BEGIN

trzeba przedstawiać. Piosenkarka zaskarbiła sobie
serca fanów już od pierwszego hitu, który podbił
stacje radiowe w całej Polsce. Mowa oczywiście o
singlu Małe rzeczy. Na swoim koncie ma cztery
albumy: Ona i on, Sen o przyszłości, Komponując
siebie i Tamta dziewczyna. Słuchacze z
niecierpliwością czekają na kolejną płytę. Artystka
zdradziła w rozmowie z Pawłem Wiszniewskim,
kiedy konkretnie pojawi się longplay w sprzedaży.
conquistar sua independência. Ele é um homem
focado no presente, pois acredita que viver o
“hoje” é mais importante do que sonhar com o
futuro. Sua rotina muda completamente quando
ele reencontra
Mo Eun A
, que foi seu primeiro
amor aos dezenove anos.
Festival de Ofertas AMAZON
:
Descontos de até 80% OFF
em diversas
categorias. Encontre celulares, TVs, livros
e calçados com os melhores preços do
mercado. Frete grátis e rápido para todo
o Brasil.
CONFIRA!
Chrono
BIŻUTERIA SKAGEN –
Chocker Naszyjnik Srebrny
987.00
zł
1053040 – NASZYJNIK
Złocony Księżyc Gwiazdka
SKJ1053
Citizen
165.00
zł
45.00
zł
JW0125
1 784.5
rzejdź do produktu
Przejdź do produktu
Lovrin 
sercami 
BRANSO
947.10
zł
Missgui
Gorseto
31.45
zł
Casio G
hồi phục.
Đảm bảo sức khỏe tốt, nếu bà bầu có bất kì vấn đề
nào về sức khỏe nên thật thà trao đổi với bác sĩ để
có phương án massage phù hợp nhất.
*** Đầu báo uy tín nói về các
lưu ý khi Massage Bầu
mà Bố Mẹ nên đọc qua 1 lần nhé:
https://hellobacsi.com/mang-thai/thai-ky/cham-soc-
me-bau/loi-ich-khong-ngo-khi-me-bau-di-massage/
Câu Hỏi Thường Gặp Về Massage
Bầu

END
BEGIN

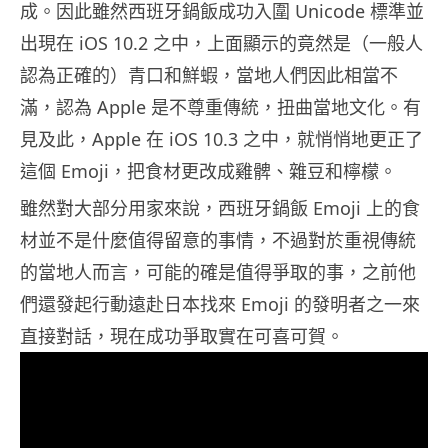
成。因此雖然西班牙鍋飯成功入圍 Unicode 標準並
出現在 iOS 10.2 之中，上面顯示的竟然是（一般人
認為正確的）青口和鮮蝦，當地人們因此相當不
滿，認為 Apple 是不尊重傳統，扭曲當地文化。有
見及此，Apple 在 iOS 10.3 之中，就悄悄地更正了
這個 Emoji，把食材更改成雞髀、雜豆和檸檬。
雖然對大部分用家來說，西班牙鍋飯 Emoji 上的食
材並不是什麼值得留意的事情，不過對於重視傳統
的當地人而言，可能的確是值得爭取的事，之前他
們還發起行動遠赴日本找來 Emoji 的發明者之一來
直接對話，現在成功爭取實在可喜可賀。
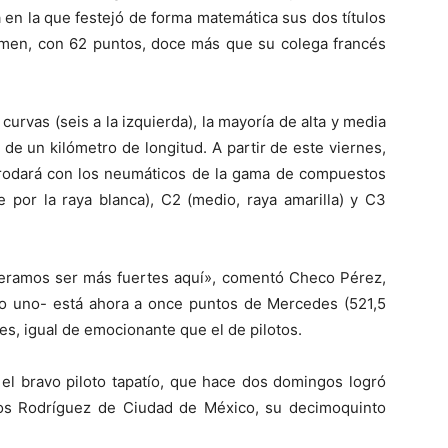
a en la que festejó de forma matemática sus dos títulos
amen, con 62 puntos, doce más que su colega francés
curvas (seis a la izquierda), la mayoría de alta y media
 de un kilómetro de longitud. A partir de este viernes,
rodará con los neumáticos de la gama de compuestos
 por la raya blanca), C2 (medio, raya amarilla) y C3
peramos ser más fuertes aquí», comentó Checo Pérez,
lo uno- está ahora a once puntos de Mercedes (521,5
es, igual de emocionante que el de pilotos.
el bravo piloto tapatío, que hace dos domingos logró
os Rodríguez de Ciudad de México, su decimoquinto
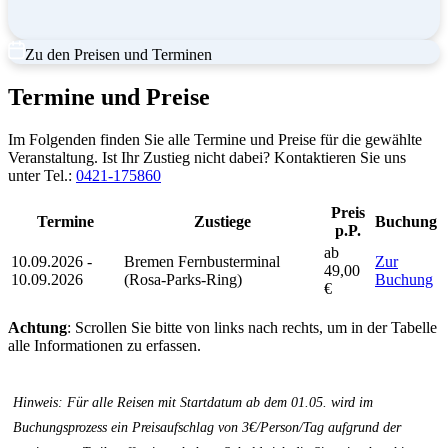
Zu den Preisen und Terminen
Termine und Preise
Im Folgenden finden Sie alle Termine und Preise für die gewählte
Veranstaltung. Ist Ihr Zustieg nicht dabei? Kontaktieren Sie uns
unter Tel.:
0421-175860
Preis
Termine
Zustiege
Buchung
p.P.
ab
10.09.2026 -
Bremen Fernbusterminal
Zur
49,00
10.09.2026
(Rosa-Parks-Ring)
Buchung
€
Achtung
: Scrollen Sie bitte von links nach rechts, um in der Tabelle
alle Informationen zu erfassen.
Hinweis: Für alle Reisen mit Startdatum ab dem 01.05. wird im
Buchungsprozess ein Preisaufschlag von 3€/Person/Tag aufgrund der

END
BEGIN

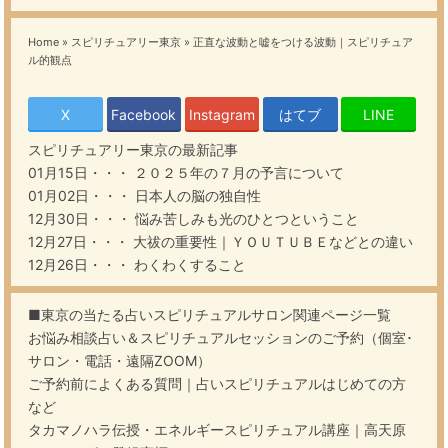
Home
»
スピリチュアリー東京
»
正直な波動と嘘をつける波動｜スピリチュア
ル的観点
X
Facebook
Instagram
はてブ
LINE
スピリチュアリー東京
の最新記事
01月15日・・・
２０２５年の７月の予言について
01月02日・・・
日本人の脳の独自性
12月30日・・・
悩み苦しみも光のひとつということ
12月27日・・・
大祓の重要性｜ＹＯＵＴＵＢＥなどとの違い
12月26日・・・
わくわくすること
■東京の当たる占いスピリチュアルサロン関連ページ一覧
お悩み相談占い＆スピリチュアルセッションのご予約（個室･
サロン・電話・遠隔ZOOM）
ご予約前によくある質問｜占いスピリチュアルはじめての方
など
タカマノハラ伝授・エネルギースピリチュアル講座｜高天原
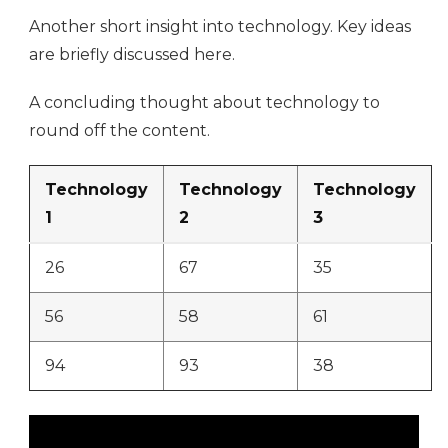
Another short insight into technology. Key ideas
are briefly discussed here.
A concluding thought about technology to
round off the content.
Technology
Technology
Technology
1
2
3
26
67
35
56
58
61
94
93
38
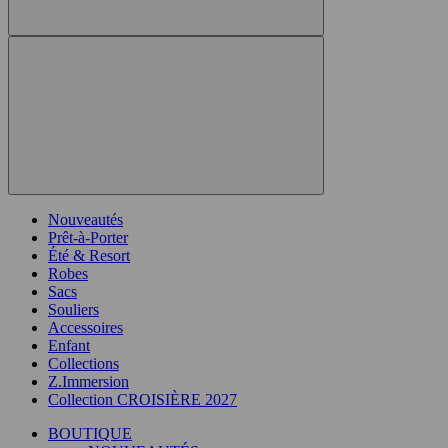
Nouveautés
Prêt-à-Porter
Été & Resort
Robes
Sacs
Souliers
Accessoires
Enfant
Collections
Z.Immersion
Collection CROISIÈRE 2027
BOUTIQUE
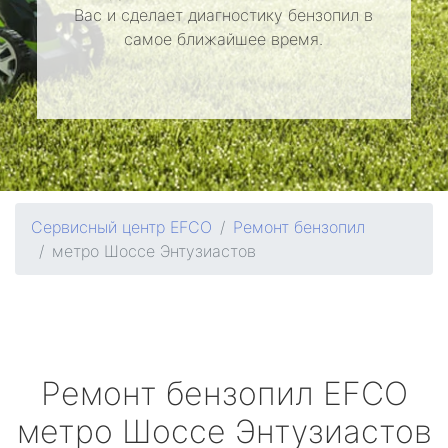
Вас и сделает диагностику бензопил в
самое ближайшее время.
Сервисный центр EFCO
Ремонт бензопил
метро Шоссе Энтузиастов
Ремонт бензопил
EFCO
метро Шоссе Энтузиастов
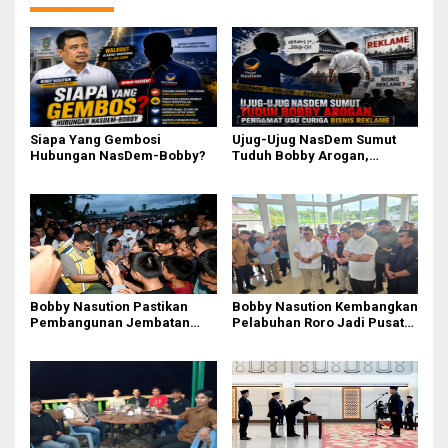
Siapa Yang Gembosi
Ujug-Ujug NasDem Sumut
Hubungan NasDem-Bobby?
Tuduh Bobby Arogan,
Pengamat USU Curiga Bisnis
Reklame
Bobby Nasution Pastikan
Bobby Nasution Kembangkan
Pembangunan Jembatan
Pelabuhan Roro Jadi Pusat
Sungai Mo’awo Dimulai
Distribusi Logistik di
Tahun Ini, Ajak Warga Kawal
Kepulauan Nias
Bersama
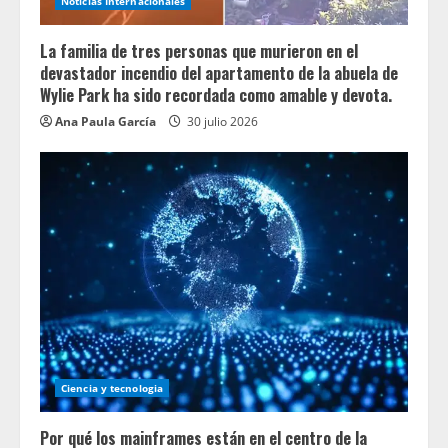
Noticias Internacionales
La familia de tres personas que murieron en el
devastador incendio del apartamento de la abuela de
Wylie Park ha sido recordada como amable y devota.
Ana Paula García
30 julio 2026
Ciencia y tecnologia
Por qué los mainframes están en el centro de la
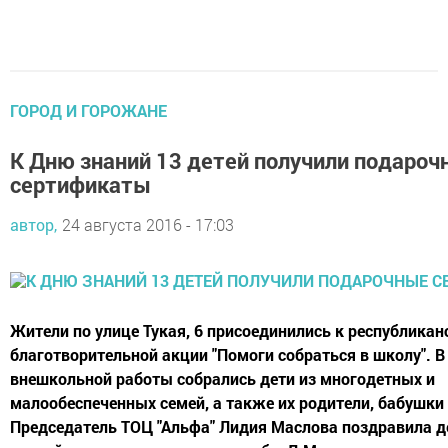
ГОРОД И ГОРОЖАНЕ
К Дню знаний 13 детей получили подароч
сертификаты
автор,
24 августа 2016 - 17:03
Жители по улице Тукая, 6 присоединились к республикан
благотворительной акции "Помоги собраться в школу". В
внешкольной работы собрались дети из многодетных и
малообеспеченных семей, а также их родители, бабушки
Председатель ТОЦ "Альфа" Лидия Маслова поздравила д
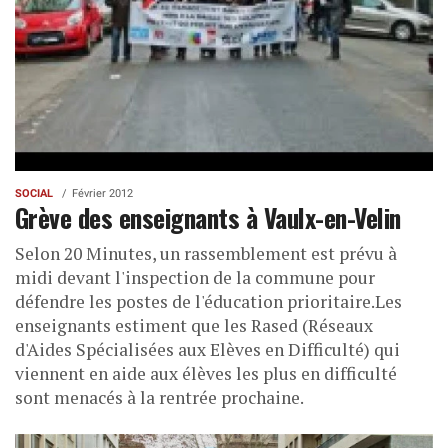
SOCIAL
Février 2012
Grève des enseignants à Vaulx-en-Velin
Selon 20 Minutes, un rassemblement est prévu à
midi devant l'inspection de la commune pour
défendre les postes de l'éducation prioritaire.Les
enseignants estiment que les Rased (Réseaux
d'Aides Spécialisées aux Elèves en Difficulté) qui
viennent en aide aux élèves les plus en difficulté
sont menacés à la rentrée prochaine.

END

Work required »
Transcribe the listing above exactly, but only from the line with "round off the content." through the line with "sont menacés à la rentrée prochaine.". Include both of those lines and omit the pictures.

Response area »
round off the content.
Technology
Technology
Technology
1
2
3
26
67
35
56
58
61
94
93
38
Nouveautés
Prêt-à-Porter
Été & Resort
Robes
Sacs
Souliers
Accessoires
Enfant
Collections
Z.Immersion
Collection CROISIÈRE 2027
BOUTIQUE
Вас и сделает диагностику бензопил в
самое ближайшее время.
Сервисный центр EFCO
Ремонт бензопил
метро Шоссе Энтузиастов
Ремонт бензопил
EFCO
метро Шоссе Энтузиастов
Siapa Yang Gembosi
Ujug-Ujug NasDem Sumut
Hubungan NasDem-Bobby?
Tuduh Bobby Arogan,
Pengamat USU Curiga Bisnis
Reklame
Bobby Nasution Pastikan
Bobby Nasution Kembangkan
Pembangunan Jembatan
Pelabuhan Roro Jadi Pusat
Sungai Mo’awo Dimulai
Distribusi Logistik di
Tahun Ini, Ajak Warga Kawal
Kepulauan Nias
Bersama
Noticias Internacionales
La familia de tres personas que murieron en el
devastador incendio del apartamento de la abuela de
Wylie Park ha sido recordada como amable y devota.
Ana Paula García
30 julio 2026
Ciencia y tecnologia
Por qué los mainframes están en el centro de la
ГОРОД И ГОРОЖАНЕ
К Дню знаний 13 детей получили подароч
сертификаты
автор,
24 августа 2016 - 17:03
Жители по улице Тукая, 6 присоединились к республикан
благотворительной акции "Помоги собраться в школу". В
внешкольной работы собрались дети из многодетных и
малообеспеченных семей, а также их родители, бабушки
Председатель ТОЦ "Альфа" Лидия Маслова поздравила д
SOCIAL
Février 2012
Grève des enseignants à Vaulx-en-Velin
Selon 20 Minutes, un rassemblement est prévu à
midi devant l'inspection de la commune pour
défendre les postes de l'éducation prioritaire.Les
enseignants estiment que les Rased (Réseaux
d'Aides Spécialisées aux Elèves en Difficulté) qui
viennent en aide aux élèves les plus en difficulté
sont menacés à la rentrée prochaine.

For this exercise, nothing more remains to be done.